SOURCE MATERIAL:
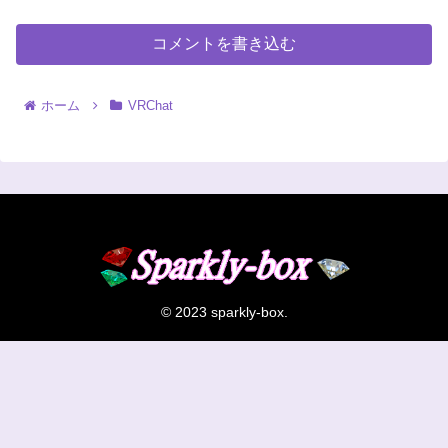
コメントを書き込む
ホーム
VRChat
© 2023 sparkly-box.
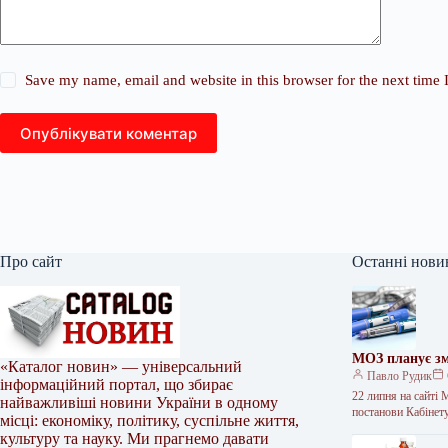
Save my name, email and website in this browser for the next time
Опублікувати коментар
Про сайт
Останні нови
МОЗ планує зм
«Каталог новин» — універсальний
Павло Рудик
інформаційний портал, що збирає
22 липня на сайті
найважливіші новини України в одному
постанови Кабінет
місці: економіку, політику, суспільне життя,
культуру та науку. Ми прагнемо давати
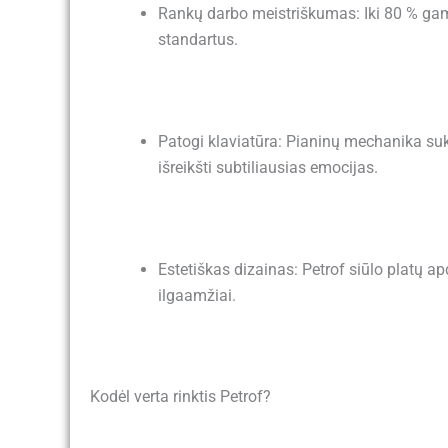
Rankų darbo meistriškumas: Iki 80 % gamy
standartus.
Patogi klaviatūra: Pianinų mechanika sukur
išreikšti subtiliausias emocijas.
Estetiškas dizainas: Petrof siūlo platų ap
ilgaamžiai.
Kodėl verta rinktis Petrof?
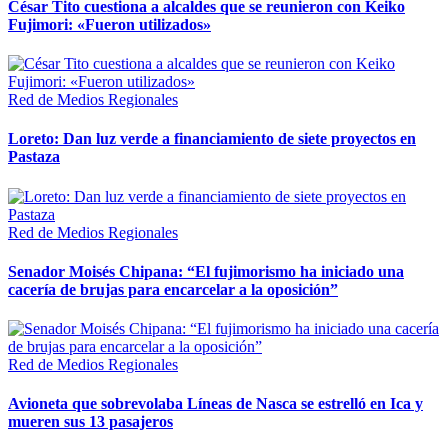
César Tito cuestiona a alcaldes que se reunieron con Keiko
Fujimori: «Fueron utilizados»
Red de Medios Regionales
Loreto: Dan luz verde a financiamiento de siete proyectos en
Pastaza
Red de Medios Regionales
Senador Moisés Chipana: “El fujimorismo ha iniciado una
cacería de brujas para encarcelar a la oposición”
Red de Medios Regionales
Avioneta que sobrevolaba Líneas de Nasca se estrelló en Ica y
mueren sus 13 pasajeros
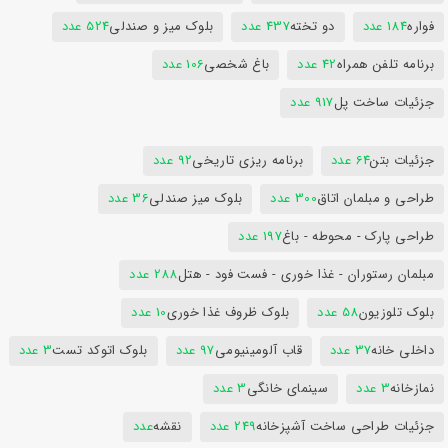
فواره
184 عدد
دو تخته
437 عدد
بلوک میز و صندلی
524 عدد
برنامه تلفن همراه
42 عدد
باغ شخصی
106 عدد
جزئیات ساخت پل
917 عدد
جزئیات بتن
64 عدد
برنامه ریزی تاریخی
92 عدد
طراحی و مبلمان اتاق
300 عدد
بلوک میز صندلی
36 عدد
طراحی پارک - محوطه - باغ
197 عدد
مبلمان رستوران - غذا خوری - فست فود - هتل
288 عدد
بلوک تلوزیون
58 عدد
بلوک ظروف غذا خوری
10 عدد
داخلی خانه
37 عدد
قاب آلومینیومی
97 عدد
بلوک اتوکد تست
3 عدد
نمازخانه
3 عدد
سینمای خانگی
3 عدد
جزئیات طراحی ساخت آشپزخانه
249 عدد
نقشه
عدد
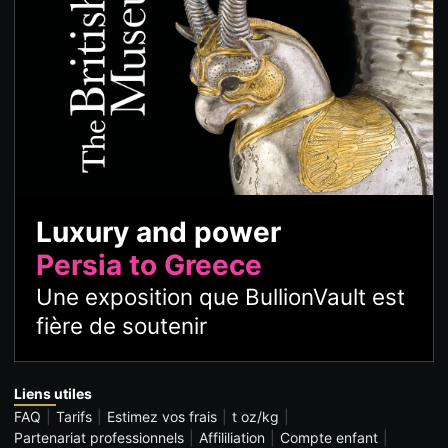
Luxury and power
Persia to Greece
Une exposition que BullionVault est
fière de soutenir
Liens utiles
FAQ
Tarifs
Estimez vos frais
t oz/kg
Partenariat professionnels
Affililiation
Compte enfant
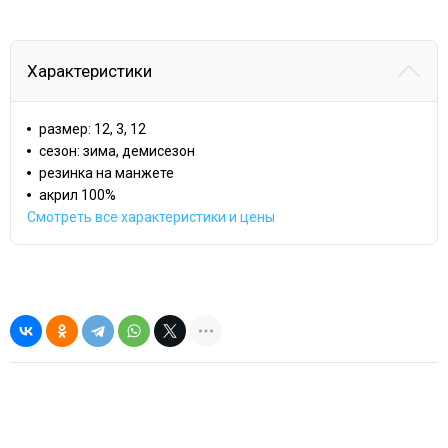
Характеристики
размер: 12, 3, 12
сезон: зима, демисезон
резинка на манжете
акрил 100%
Смотреть все характеристики и цены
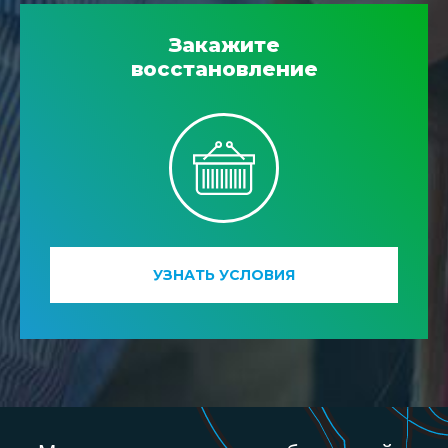
Закажите
восстановление
УЗНАТЬ УСЛОВИЯ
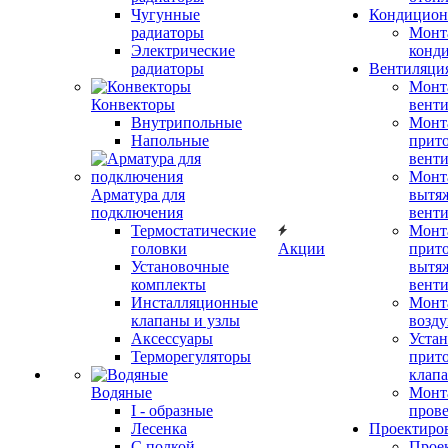
Чугунные
Кондицион
радиаторы
Монт
Электрические
конд
радиаторы
Вентиляци
Монт
Конвекторы
вент
Внутрипольные
Монт
Напольные
прит
вент
Монт
Арматура для
вытя
подключения
вент
Термостатические
Монт
головки
Акции
прит
Установочные
вытя
комплекты
вент
Инсталляционные
Монт
клапаны и узлы
возду
Аксессуары
Устан
Терморегуляторы
прит
клап
Водяные
Монт
I - образные
прове
Лесенка
Проектиро
С полкой
Прое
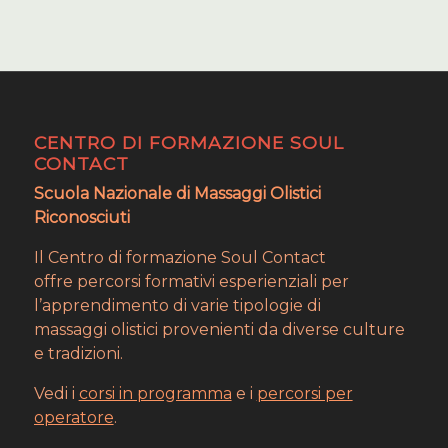
CENTRO DI FORMAZIONE SOUL
CONTACT
Scuola Nazionale di Massaggi Olistici
Riconosciuti
Il Centro di formazione Soul Contact
offre percorsi formativi esperienziali per
l’apprendimento di varie tipologie di
massaggi olistici provenienti da diverse culture
e tradizioni.
Vedi i
corsi in programma
e i
percorsi per
operatore
.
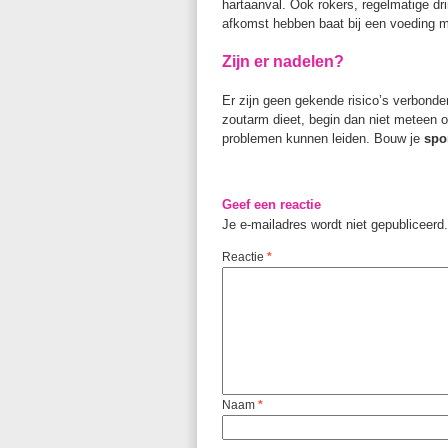
hartaanval. Ook rokers, regelmatige d
afkomst hebben baat bij een voeding m
Zijn er nadelen?
Er zijn geen gekende risico’s verbond
zoutarm dieet, begin dan niet meteen o
problemen kunnen leiden. Bouw je
spo
Geef een reactie
Je e-mailadres wordt niet gepubliceerd.
Reactie
*
Naam
*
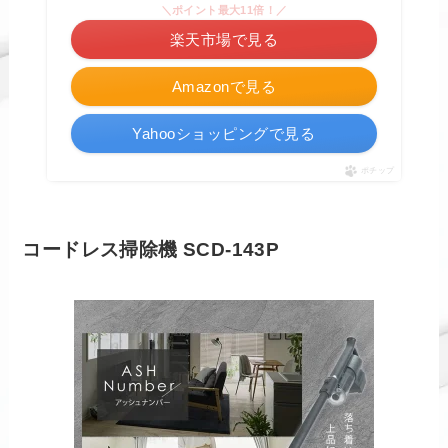
＼ポイント最大11倍！／
楽天市場で見る
Amazonで見る
Yahooショッピングで見る
ポチップ
コードレス掃除機 SCD-143P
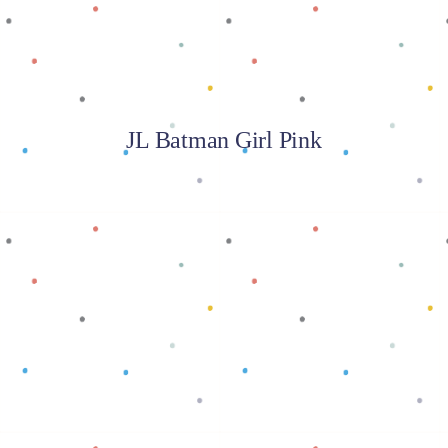
JL Batman Girl Pink
Baca selengkapnya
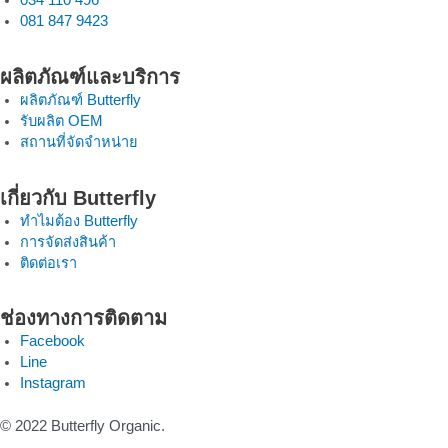
081 847 9423
ผลิตภัณฑ์และบริการ
ผลิตภัณฑ์ Butterfly
รับผลิต OEM
สถานที่จัดจำหน่าย
เกี่ยวกับ Butterfly
ทำไมต้อง Butterfly
การจัดส่งสินค้า
ติดต่อเรา
ช่องทางการติดตาม
Facebook
Line
Instagram
© 2022 Butterfly Organic.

WHAT NEEDS TO BE DONE:
Leave out the pictures, and write out exactly the lines from the line containing "コードレス掃除機 SCD-143P" through the end of the records above.

TASK RESULT:
コードレス掃除機 SCD-143P
JL Batman Girl Pink
Baca selengkapnya
081 847 9423
ผลิตภัณฑ์และบริการ
ผลิตภัณฑ์ Butterfly
รับผลิต OEM
สถานที่จัดจำหน่าย
เกี่ยวกับ Butterfly
ทำไมต้อง Butterfly
การจัดส่งสินค้า
ติดต่อเรา
ช่องทางการติดตาม
Facebook
Line
Instagram
© 2022 Butterfly Organic.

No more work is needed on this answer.